COLUMBIA — Associate law professor David Mitchell says the racial slur written on a statue outside Hatch Hall struck a nerve because it reminded him of a history loaded with racial oppression.
"Incidences such as these catapult a sense of non-belonging to the fore in the most visceral and overt way possible, with a slur that was created to dehumanize our entire race," Mitchell said Thursday in a prepared statement. He said people should feel safe in their homes, and the racial slur took away that sense of safety for students.
Saturday morning, a racial slur for African-Americans referring to Black History Month was spray-painted on a sculpture outside the residence hall. MU student Benjamin Elliott was arrested after surveillance cameras showed him spray-painting the sculpture and sidewalk.
In response, four law school professors came together for a panel discussion about the legal issues surrounding the definition and punishment of hate crimes. They also discussed the racial history of Boone County and how dialogue can reduce racial divisions. The panel was sponsored by the MU Law School and the MU Difficult Dialogues program.
"I don’t think any of us can make sense of a senseless act like what happened on Saturday, but we can at least explain the legal aspects that may be relevant to this," said Larry Dessem, the Law School dean who helped organize the panel.
The legal discussion focused on the degree to which hate speech is protected by the First Amendment.
Law professor Christina Wells, who co-authored a book on the First Amendment, said there is not a consensus on how to define and punish hate crimes.

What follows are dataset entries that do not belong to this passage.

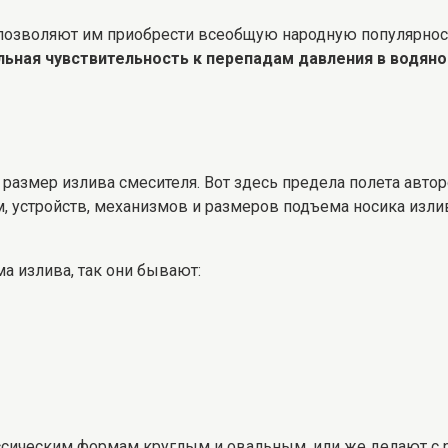
позволяют им приобрести всеобщую народную популярност
льная чувствительность к перепадам давления в водяно
 и размер излива смесителя. Вот здесь предела полета авт
м, устройств, механизмов и размеров подъема носика изли
а излива, так они бывают:
ссическим формам круглым и овальным, или же делают с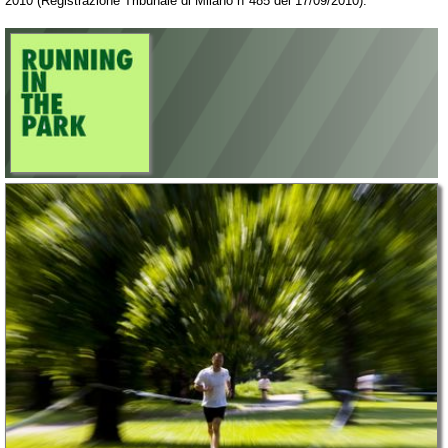
2010 (Registrazione Tribunale di Milano n°485 del 17/09/2010).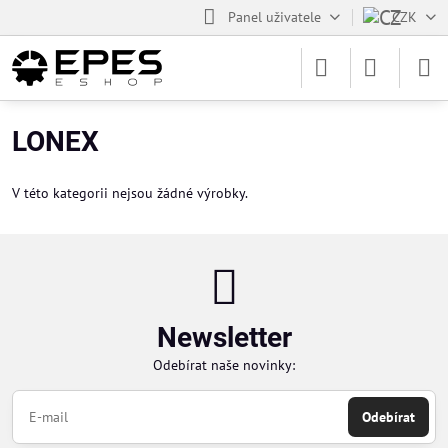
Panel uživatele
CZK
LONEX
V této kategorii nejsou žádné výrobky.
Newsletter
Odebírat naše novinky:
Odebírat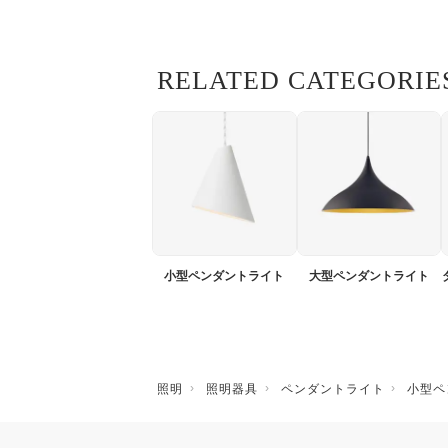
RELATED CATEGORIE
小型ペンダントライト
大型ペンダントライト
照明
照明器具
ペンダントライト
小型ペ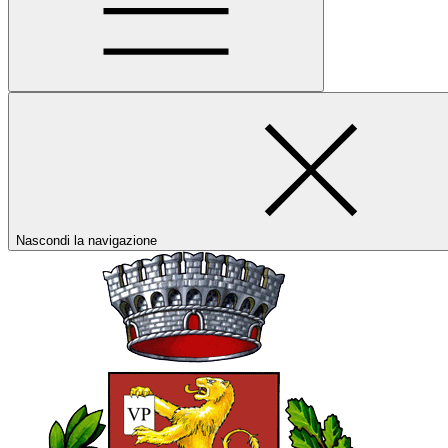
Nascondi la navigazione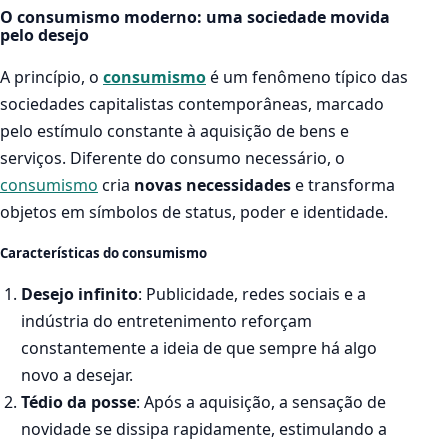
O consumismo moderno: uma sociedade movida
pelo desejo
A princípio, o
consumismo
é um fenômeno típico das
sociedades capitalistas contemporâneas, marcado
pelo estímulo constante à aquisição de bens e
serviços. Diferente do consumo necessário, o
consumismo
cria
novas necessidades
e transforma
objetos em símbolos de status, poder e identidade.
Características do consumismo
Desejo infinito
: Publicidade, redes sociais e a
indústria do entretenimento reforçam
constantemente a ideia de que sempre há algo
novo a desejar.
Tédio da posse
: Após a aquisição, a sensação de
novidade se dissipa rapidamente, estimulando a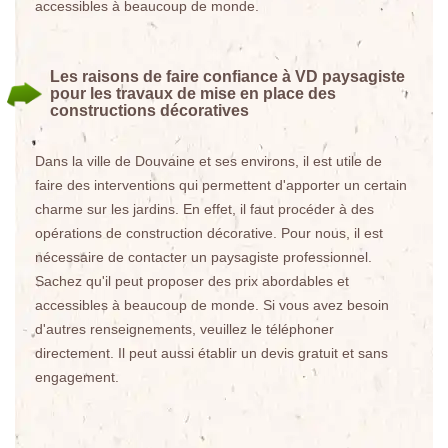
accessibles à beaucoup de monde.
Les raisons de faire confiance à VD paysagiste
pour les travaux de mise en place des
constructions décoratives
Dans la ville de Douvaine et ses environs, il est utile de
faire des interventions qui permettent d'apporter un certain
charme sur les jardins. En effet, il faut procéder à des
opérations de construction décorative. Pour nous, il est
nécessaire de contacter un paysagiste professionnel.
Sachez qu'il peut proposer des prix abordables et
accessibles à beaucoup de monde. Si vous avez besoin
d'autres renseignements, veuillez le téléphoner
directement. Il peut aussi établir un devis gratuit et sans
engagement.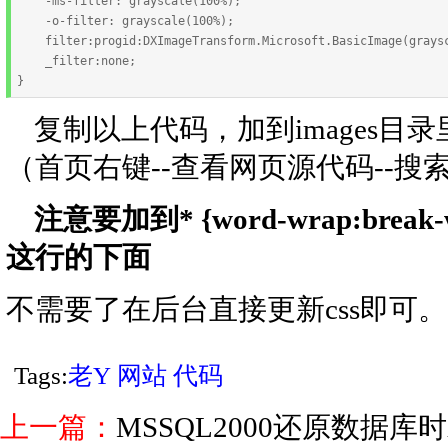
    -ms-filter: grayscale(100%); 

    -o-filter: grayscale(100%); 

    filter:progid:DXImageTransform.Microsoft.BasicImage(graysc
    _filter:none; 

复制以上代码，加到images目
（首页右键--查看网页源代码--搜索/i
注意要加到
* {word-wrap:break-
这行的下面
不需要了在后台直接更新css即可。
Tags:
老Y
网站
代码
上一篇：
MSSQL2000还原数据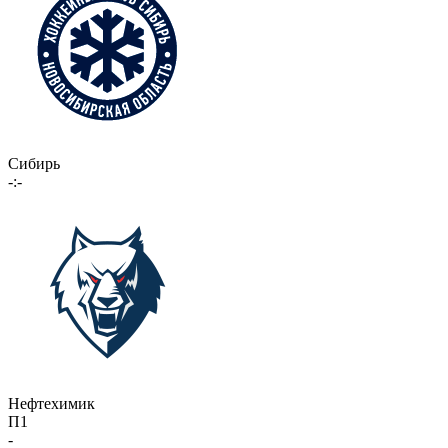
Сибирь
-:-
Нефтехимик
П1
-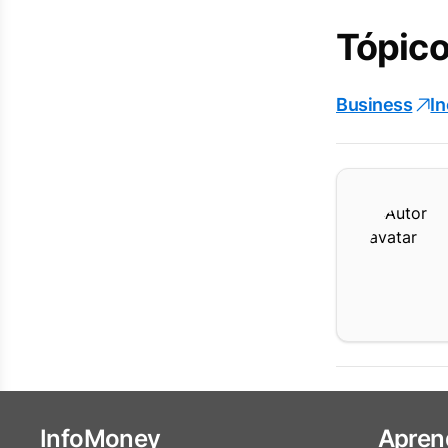
Tópico
Business
I
InfoMoney
Apren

She said some people believe hate crimes should be treated as vandalism, while others believe hate crimes are not protected because they threaten and intimidate people.
"I wonder if legal responses aren't the best way to deal with this," Wells said. "Maybe it's better to start a dialogue about this."
Law professor Frank Bowman presented the racial history of Boone County and said some of the racial divisions continue to this today. He said Columbia is still relatively segregated and cited his experience driving behind a school bus Thursday morning in a public housing neighborhood.
"There was scarcely a white face in the group," Bowman said. "Columbia remains a community with deep divisions along racial lines."
Bowman said Boone County was one of the six largest slave-holding counties in Missouri. He said many of the famous people in Columbia's history — including the "father" of MU, James S. Rollins, and Missouri Statesman owner William Switzler — were slave owners.
Toward the end of the panel, audience member and doctoral student Marlo Goldstein Hode asked what the MU community can do about buildings and streets on campus that are symbols of slavery.
"I felt so embarrassed of my ignorance that buildings where I teach and learn are named after slave owners," Goldstein Hode said.
The group also discussed the possibility of a diversity course requirement, which the MU Faculty Council is considering. Mitchell said a diversity course could encourage deeper discussions but would not be a perfect solution because "you don't learn it by reading a textbook."
Wells said the diversity courses must be taught in a way that makes students that they're being told what to think but rather have the chance to engage in a discussion.
“I think this is just the beginning," Mitchell said after the panel discussion. "The university is taking steps to address this issue. I think the diversity course is a solution but not the ultimate solution."
Missourian reporter Michael Davis contributed to this report.